From the line with "昨年10月、ある世田谷の区立中学校で事は起こった。暴" to the line with "したが、学校側はこのことを区に報告しておらず、保護者", retype every line exactly, including those two, and leave out the rest of the data below.

(Dataset excerpts)
__________________________________________________

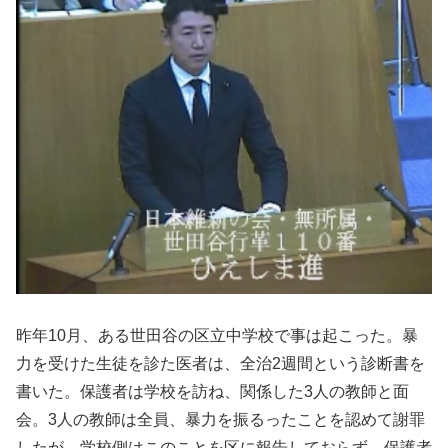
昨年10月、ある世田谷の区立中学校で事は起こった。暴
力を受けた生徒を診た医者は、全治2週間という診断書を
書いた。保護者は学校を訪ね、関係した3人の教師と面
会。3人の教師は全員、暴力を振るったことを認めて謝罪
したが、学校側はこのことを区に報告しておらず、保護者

__________________________________________________

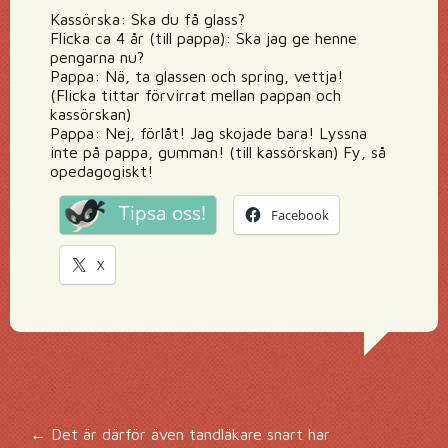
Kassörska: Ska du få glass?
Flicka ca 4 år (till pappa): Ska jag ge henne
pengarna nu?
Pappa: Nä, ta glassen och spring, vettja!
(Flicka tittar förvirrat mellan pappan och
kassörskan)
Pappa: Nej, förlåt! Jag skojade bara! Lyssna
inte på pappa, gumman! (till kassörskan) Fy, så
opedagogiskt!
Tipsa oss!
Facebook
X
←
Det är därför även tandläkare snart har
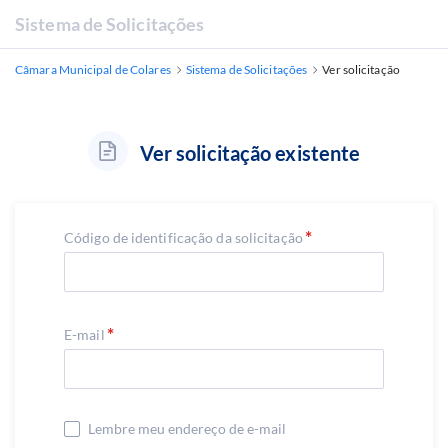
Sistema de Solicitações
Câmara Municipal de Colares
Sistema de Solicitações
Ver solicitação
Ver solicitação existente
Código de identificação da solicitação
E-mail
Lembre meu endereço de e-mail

__________________________________________________

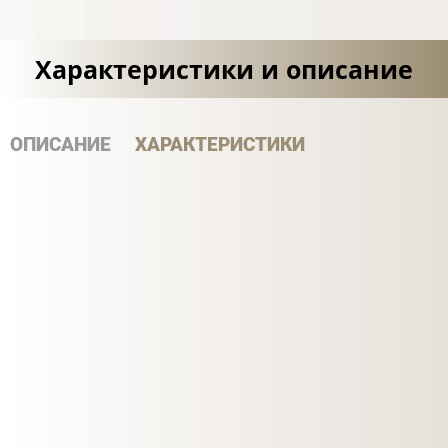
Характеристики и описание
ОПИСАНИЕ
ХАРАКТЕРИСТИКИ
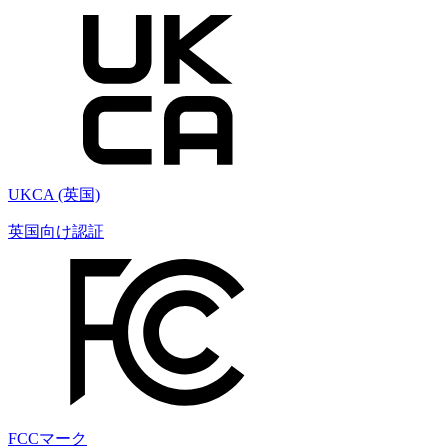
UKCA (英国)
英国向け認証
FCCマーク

__________________________________________________

• YOUR SOLUTION
昨年10月、ある世田谷の区立中学校で事は起こった。暴
力を受けた生徒を診た医者は、全治2週間という診断書を
書いた。保護者は学校を訪ね、関係した3人の教師と面
会。3人の教師は全員、暴力を振るったことを認めて謝罪
したが、学校側はこのことを区に報告しておらず、保護者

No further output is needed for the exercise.